The Stream Blog

Thoughts on Layer’s API Shutdown

Over the past days, we've had customers inform us that Layer is shutting down. These disgruntled Layer customers are coming over to Stream. The surprising announcement of the shutdown of their API on October 30th and comes after we did a comprehensive post about chat pricing.

However, as a developer, it annoys me to see a company get bought up and then have their product shut down in such a short amount of time. All those customers placed their trust in a product, a team, and a vision. Shutting it down, especially so soon after acquiring it, seems and feels like a betrayal to those customers. I personally feel that by acquiring a company and customer base, you have an ethical obligation to do everything you can to continue to service those customers, or at least provide a nice exit strategy for them.

For context, here’s the full email from Layer:

We are Sunsetting the Layer Platform

We will be sunsetting the Layer Platform and API on October 30th, 2019.

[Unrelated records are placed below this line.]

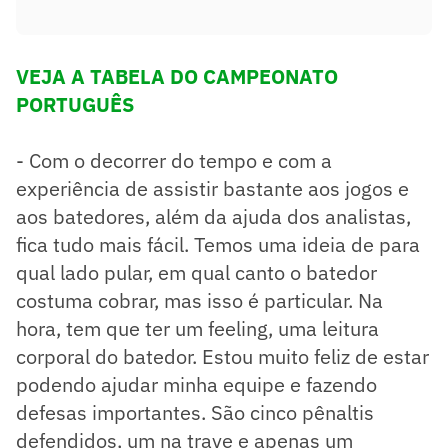
VEJA A TABELA DO CAMPEONATO
PORTUGUÊS
- Com o decorrer do tempo e com a
experiência de assistir bastante aos jogos e
aos batedores, além da ajuda dos analistas,
fica tudo mais fácil. Temos uma ideia de para
qual lado pular, em qual canto o batedor
costuma cobrar, mas isso é particular. Na
hora, tem que ter um feeling, uma leitura
corporal do batedor. Estou muito feliz de estar
podendo ajudar minha equipe e fazendo
defesas importantes. São cinco pênaltis
defendidos, um na trave e apenas um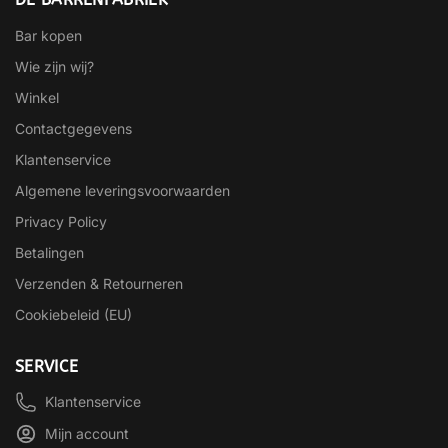
Bar kopen
Wie zijn wij?
Winkel
Contactgegevens
Klantenservice
Algemene leveringsvoorwaarden
Privacy Policy
Betalingen
Verzenden & Retourneren
Cookiebeleid (EU)
SERVICE
Klantenservice
Mijn account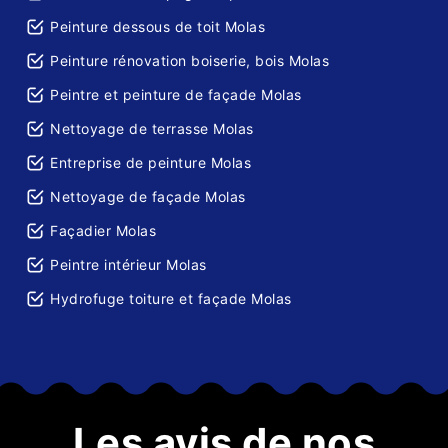
Peinture dessous de toit Molas
Peinture rénovation boiserie, bois Molas
Peintre et peinture de façade Molas
Nettoyage de terrasse Molas
Entreprise de peinture Molas
Nettoyage de façade Molas
Façadier Molas
Peintre intérieur Molas
Hydrofuge toiture et façade Molas
Les avis de nos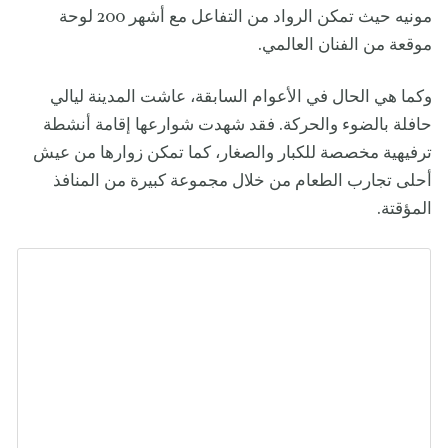
مونيه حيث تمكن الرواد من التفاعل مع أشهر 200 لوحة
موقعة من الفنان العالمي.
وكما هي الحال في الأعوام السابقة، عاشت المدينة ليالي
حافلة بالضوء والحركة. فقد شهدت شوارعها إقامة أنشطة
ترفيهية مخصصة للكبار والصغار، كما تمكن زوارها من عيش
أحلى تجارب الطعام من خلال مجموعة كبيرة من المنافذ
المؤقتة.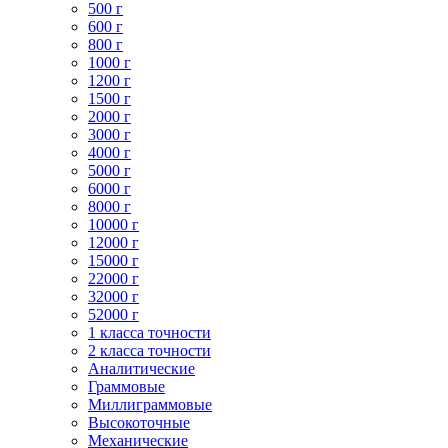
500 г
600 г
800 г
1000 г
1200 г
1500 г
2000 г
3000 г
4000 г
5000 г
6000 г
8000 г
10000 г
12000 г
15000 г
22000 г
32000 г
52000 г
1 класса точности
2 класса точности
Аналитические
Граммовые
Миллиграммовые
Высокоточные
Механические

The platform, features, and functionality of our service will continue with no change from what it is today until that date, including access to export your data.

After October 30th, 2019, the Layer Platform and all services associated with Layer will be shut down in their entirety.

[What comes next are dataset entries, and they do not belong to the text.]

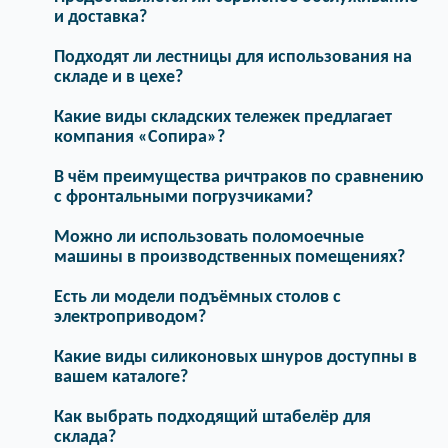
и доставка?
Подходят ли лестницы для использования на
складе и в цехе?
Какие виды складских тележек предлагает
компания «Сопира»?
В чём преимущества ричтраков по сравнению
с фронтальными погрузчиками?
Можно ли использовать поломоечные
машины в производственных помещениях?
Есть ли модели подъёмных столов с
электроприводом?
Какие виды силиконовых шнуров доступны в
вашем каталоге?
Как выбрать подходящий штабелёр для
склада?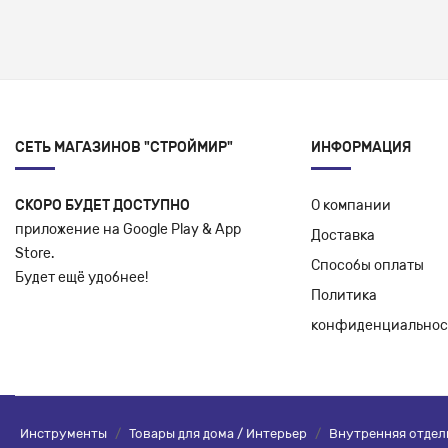
СЕТЬ МАГАЗИНОВ "СТРОЙМИР"
ИНФОРМАЦИЯ
СКОРО БУДЕТ ДОСТУПНО
О компании
приложение на Google Play & App
Доставка
Store.
Способы оплаты
Будет ещё удобнее!
Политика
конфиденциальнос
Инструменты
/
Товары для дома / Интерьер
/
Внутренняя отдел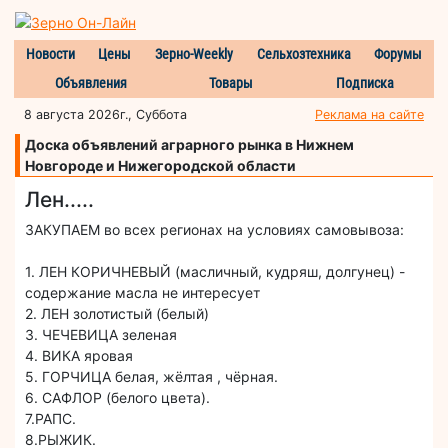
Новости
Цены
Зерно-Weekly
Сельхозтехника
Форумы
Объявления
Товары
Подписка
8 августа 2026г., Суббота
Реклама на сайте
Доска объявлений аграрного рынка в Нижнем
Новгороде и Нижегородской области
Лен.....
ЗАКУПАЕМ во всех регионах на условиях самовывоза:
1. ЛЕН КОРИЧНЕВЫЙ (масличный, кудряш, долгунец) -
содержание масла не интересует
2. ЛЕН золотистый (белый)
3. ЧЕЧЕВИЦА зеленая
4. ВИКА яровая
5. ГОРЧИЦА белая, жёлтая , чёрная.
6. САФЛОР (белого цвета).
7.РАПС.
8.РЫЖИК.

Our priorities are to maintain system uptime and ensure you are able to move off the platform as seamlessly as possible. No features or updates to our SDKs will be published and bugs not related to service uptime or core functionality may not be resolved.

There will be no part of Layer online past this date and no option to continue leveraging the Layer backend services. Similarly, there is no way to take the Layer backend service and self-host it or for us to provide it to you.

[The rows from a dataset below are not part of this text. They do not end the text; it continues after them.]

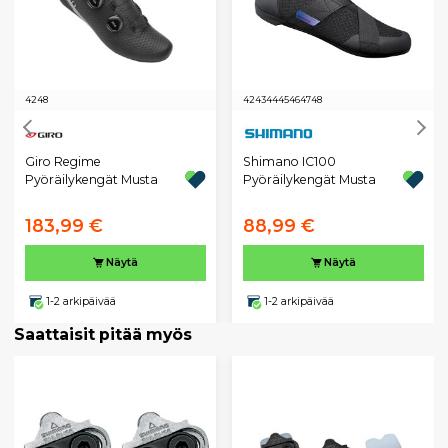
42
48
42
43
44
45
46
47
48
Giro Regime
Shimano IC100
Pyöräilykengät Musta
Pyöräilykengät Musta
183,99 €
88,99 €
Näytä
Näytä
1-2 arkipäivää
1-2 arkipäivää
Saattaisit pitää myös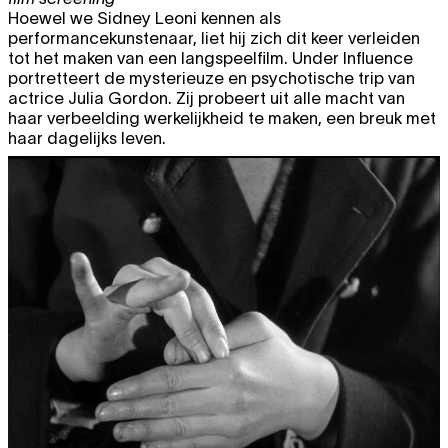
Hoewel we Sidney Leoni kennen als
performancekunstenaar, liet hij zich dit keer verleiden
tot het maken van een langspeelfilm. Under Influence
portretteert de mysterieuze en psychotische trip van
actrice Julia Gordon. Zij probeert uit alle macht van
haar verbeelding werkelijkheid te maken, een breuk met
haar dagelijks leven.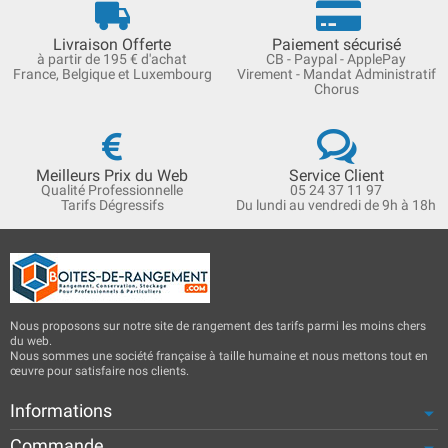
Livraison Offerte
Paiement sécurisé
à partir de 195 € d'achat
CB - Paypal - ApplePay
France, Belgique et Luxembourg
Virement - Mandat Administratif
Chorus
Meilleurs Prix du Web
Service Client
Qualité Professionnelle
05 24 37 11 97
Tarifs Dégressifs
Du lundi au vendredi de 9h à 18h
Nous proposons sur notre site de rangement des tarifs parmi les moins chers
du web.
Nous sommes une société française à taille humaine et nous mettons tout en
œuvre pour satisfaire nos clients.
Informations
Commande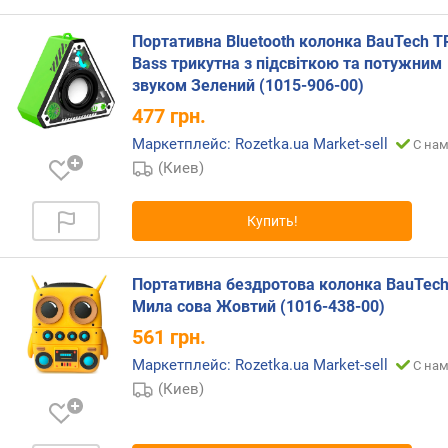
л
-
Портативна Bluetooth колонка BauTech TR
в
Bass трикутна з підсвіткою та потужним
о
звуком Зелений (1015-906-00)
к
477
грн.
а
н
Маркетплейс: Rozetka.ua Market-sell
С нам
а
(Киев)
л
о
Купить!
в
к
Портативна бездротова колонка BauTec
о
Мила сова Жовтий (1016-438-00)
л
-
561
грн.
в
Маркетплейс: Rozetka.ua Market-sell
С нам
о
(Киев)
п
о
л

Why are we sunsetting the Layer Platform?

1) We do not have a team in place to properly diagnose and resolve the volume of bugs and issues that are arising from our customer base.

2) We do not have a team in place to keep our SDKs up to date, the reality is that critical bugs and failures that we can not resolve are inevitable, sooner or later.

3) While the security built into the Layer platform and organization very much persists, we do not have the team in place to adequately assist you in completing vendor audits or providing verifications as needed.

4) Our key hire running all server operations and infrastructure passed away suddenly and unexpectedly very recently. While we have plans to get additional help there for the remainder of the Layer service, we do not have a sustainable path to ensure system uptime and reliability long term.

5) Barring all of the above, Layer infrastructure costs are both very high and very fixed. We are currently operating the Layer platform at an unsustainable loss.

Closing things Out

On the business side, we definitely messed up and have learned a lot in the process. I know this likely puts you in an extremely tough position and I apologize that I did not have better news to share with you.

I also recognize the timeline is very tight, but it is that way for our mutual safety. What I would not want to happen is that I say we can continue to support you for 6 months and then 4 months from now, we have a critical outage that we can just not resolve with our team. That would put us both in a much, much worse position.

If I can assist in recommending a competitive service, please let me know the use-cases that are most relevant for you.

Thank you,

Shaun VanWeelden
Head of Layer

Migrating from one chat provider to another is rather cumbersome and expensive. Stream is trying to make it as easy and affordable as possible and offers a fully automated import of Layer data. Have a look at this Github Repo that explains how to do your export and Layer migration. So, in theory, you can migrate in a couple of days. Three months feels like an awfully short time though. The dev teams might be busy with other projects, and perhaps they aren’t even actively working on some of these apps.

When Parse shutdown there was at least a clear migration path to competing services. They also provided an open-source solution. It makes sense that Layer doesn’t do that since their core product seems to have a lot of performance, cost and stability issues. Still, a prescribed path for migrating to other services would be ideal.

From the outside you wonder if the shutdown of Layer is caused by chasing hypergrowth. Layer raised $29.5 million and initially started out selling their product to developers and product owners. Once they found out that they couldn’t create the hyper-growth that VCs look for, they pivoted towards a more customer support/marketing vertical. Perhaps many of the technical debt and cost issues with their infrastructure could have been avoided with a slightly less aggressive growth strategy.

This shutdown reminded me a bit of the Parse story, or the Keen and Travis acquisition where most/all of the dev team were replaced.

Here’s a pledge from Stream, as long as I can do something about it we will not:

  1. Raise overly large funding rounds which put the sustainability of the company at risk if crazy growth targets are not hit
  2. Sell to companies that will shut down the product or strip down the development team

Now, I don’t want to be overly harsh with these companies. Sometimes you just don’t have any good options on the table. Especially in this case with one of Layer's team members tragically passing away. There are always events that you can't anticipate. With that caveat in mind, my co-founder Tommaso and I will do our utmost to focus on sustainable growth and ensure that the APIs continue to be available.